WHAT IS NEEDED |
Among the entries below, find the lines with "joints" and copy them.

(ENTRIES SHOWN Opens)

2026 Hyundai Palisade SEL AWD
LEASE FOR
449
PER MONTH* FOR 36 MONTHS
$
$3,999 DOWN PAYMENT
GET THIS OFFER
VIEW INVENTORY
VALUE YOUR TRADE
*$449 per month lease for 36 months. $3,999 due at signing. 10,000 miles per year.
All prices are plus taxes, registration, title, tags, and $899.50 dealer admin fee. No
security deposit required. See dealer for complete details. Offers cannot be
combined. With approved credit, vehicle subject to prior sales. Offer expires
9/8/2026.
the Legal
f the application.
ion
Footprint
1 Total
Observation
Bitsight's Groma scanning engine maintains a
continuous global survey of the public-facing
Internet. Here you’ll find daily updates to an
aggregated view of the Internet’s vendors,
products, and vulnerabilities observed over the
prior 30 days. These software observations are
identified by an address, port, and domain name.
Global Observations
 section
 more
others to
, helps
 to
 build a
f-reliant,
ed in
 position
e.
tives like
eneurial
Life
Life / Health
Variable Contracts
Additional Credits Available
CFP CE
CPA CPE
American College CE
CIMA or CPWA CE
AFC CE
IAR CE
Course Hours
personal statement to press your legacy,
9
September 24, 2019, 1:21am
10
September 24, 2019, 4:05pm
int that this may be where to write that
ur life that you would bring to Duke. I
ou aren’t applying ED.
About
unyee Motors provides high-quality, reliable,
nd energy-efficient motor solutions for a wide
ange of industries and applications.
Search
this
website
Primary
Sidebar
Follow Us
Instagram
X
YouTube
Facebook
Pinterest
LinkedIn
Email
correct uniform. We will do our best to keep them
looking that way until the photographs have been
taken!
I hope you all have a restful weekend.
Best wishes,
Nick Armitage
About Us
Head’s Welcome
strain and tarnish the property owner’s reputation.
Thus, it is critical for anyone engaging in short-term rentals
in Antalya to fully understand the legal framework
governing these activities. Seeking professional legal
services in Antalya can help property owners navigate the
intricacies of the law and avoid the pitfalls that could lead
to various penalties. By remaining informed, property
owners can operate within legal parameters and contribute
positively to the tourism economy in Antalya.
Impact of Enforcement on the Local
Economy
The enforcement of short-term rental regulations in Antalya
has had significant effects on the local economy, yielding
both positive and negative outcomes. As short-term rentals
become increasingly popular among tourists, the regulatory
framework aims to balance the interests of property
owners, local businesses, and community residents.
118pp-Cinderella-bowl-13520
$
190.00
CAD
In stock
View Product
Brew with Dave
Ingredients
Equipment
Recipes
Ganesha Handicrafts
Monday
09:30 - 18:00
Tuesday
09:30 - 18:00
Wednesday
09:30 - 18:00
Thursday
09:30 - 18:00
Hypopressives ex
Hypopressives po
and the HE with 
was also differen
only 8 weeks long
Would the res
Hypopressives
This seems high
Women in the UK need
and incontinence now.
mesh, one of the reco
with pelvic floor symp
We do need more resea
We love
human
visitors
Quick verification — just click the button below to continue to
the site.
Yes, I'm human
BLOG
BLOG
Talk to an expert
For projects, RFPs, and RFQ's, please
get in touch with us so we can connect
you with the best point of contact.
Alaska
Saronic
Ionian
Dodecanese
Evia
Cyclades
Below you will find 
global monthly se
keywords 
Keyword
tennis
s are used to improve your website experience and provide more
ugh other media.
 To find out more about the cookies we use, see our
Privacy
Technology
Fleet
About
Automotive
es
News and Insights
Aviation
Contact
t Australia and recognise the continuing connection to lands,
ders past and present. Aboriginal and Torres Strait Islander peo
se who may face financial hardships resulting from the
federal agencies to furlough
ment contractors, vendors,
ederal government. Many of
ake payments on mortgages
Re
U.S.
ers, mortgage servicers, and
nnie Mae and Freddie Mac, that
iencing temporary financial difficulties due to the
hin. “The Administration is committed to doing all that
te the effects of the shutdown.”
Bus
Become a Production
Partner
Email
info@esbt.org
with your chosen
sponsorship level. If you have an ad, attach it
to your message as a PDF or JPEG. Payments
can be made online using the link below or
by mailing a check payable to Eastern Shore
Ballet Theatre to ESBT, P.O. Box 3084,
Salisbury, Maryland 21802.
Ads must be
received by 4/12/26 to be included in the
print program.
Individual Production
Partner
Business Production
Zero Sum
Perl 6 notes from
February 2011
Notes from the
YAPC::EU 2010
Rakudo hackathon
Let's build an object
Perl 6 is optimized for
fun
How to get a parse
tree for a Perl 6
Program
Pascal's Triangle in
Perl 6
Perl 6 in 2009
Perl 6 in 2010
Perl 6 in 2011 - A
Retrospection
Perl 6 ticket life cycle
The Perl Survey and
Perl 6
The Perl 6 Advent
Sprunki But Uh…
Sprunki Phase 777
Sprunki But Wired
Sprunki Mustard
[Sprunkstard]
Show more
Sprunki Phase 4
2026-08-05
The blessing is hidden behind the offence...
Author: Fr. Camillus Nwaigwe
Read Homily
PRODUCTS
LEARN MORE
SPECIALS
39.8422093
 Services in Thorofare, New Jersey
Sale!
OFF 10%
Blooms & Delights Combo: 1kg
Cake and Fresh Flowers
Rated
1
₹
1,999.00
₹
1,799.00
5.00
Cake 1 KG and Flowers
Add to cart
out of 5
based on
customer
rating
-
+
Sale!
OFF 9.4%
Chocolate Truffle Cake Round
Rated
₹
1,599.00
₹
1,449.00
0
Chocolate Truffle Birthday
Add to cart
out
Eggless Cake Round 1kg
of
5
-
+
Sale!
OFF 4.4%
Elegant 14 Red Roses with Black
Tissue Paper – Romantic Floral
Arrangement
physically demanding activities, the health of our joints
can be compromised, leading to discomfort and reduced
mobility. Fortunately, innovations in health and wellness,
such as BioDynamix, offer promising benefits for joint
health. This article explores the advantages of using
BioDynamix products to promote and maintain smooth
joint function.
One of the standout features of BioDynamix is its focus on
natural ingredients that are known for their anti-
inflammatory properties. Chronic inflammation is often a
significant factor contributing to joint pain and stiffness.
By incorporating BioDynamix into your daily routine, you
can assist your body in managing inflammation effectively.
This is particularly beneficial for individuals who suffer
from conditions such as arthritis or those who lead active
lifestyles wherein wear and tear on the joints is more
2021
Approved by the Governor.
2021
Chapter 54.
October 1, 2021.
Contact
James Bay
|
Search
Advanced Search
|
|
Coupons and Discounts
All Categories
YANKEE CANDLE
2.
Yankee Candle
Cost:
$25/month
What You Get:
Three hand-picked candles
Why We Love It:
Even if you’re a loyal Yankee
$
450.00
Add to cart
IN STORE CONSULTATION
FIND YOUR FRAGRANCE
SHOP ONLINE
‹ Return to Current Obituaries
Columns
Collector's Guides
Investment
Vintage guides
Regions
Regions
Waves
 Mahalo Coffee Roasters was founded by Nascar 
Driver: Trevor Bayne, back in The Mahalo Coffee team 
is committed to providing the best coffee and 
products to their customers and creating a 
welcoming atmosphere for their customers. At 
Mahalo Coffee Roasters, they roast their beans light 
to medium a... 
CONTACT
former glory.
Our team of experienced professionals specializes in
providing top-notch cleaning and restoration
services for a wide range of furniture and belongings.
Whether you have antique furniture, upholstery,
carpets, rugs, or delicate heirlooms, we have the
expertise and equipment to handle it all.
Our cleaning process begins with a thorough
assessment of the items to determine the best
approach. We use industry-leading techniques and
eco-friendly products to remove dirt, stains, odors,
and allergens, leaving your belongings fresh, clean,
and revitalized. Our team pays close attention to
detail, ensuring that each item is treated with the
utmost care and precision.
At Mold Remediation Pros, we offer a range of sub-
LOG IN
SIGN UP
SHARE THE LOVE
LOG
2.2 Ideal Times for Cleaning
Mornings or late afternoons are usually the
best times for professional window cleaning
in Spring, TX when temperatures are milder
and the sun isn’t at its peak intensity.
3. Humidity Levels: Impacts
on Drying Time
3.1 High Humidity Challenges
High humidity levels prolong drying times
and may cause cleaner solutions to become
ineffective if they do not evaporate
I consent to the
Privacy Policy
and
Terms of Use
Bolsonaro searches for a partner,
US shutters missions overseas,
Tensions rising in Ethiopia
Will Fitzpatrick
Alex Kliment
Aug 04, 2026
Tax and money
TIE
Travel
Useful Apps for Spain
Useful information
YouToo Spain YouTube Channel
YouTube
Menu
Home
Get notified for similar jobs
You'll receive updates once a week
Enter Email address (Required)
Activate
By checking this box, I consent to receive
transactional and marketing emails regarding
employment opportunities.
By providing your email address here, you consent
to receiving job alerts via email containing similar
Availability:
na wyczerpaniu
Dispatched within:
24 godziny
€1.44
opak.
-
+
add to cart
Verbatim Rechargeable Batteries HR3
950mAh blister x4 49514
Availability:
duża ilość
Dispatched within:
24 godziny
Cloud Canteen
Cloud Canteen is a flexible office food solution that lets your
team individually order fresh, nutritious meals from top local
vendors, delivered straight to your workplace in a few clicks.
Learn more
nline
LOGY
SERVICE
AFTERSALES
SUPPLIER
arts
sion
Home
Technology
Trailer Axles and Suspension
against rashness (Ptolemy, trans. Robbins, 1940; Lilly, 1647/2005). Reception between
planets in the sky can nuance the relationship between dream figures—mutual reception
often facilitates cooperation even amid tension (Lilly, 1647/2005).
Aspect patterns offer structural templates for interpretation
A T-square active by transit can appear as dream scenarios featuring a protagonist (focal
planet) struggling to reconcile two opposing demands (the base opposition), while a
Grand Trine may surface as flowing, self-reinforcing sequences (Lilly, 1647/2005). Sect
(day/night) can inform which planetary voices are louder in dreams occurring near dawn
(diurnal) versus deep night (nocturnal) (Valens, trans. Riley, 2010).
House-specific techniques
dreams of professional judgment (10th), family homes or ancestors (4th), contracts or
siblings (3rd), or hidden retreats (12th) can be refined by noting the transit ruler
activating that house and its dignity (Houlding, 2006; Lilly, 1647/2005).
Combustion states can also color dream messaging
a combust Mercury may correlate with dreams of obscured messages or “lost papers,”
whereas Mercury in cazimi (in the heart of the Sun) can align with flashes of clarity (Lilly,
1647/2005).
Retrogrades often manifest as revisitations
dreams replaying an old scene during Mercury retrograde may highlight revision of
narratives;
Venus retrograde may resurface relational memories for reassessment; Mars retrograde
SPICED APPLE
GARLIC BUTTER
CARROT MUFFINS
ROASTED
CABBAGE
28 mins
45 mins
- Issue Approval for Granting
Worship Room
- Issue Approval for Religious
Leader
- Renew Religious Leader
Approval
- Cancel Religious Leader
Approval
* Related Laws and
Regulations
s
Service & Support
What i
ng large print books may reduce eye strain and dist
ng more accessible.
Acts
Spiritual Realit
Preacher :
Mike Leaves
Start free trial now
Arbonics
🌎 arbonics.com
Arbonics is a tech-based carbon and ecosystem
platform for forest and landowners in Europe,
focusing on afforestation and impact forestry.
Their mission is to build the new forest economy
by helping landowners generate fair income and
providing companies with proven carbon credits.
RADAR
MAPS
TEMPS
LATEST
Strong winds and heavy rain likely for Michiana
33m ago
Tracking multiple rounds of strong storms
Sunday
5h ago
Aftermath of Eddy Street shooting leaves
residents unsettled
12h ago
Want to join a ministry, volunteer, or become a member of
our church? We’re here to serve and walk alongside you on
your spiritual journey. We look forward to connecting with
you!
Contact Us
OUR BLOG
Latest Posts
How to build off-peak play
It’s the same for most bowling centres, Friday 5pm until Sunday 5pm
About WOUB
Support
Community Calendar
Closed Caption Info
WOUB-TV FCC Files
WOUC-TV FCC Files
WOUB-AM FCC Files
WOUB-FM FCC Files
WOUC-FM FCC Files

(ENTRIES SHOWN Closes)

TASK RESPONSE |
physically demanding activities, the health of our joints
lifestyles wherein wear and tear on the joints is more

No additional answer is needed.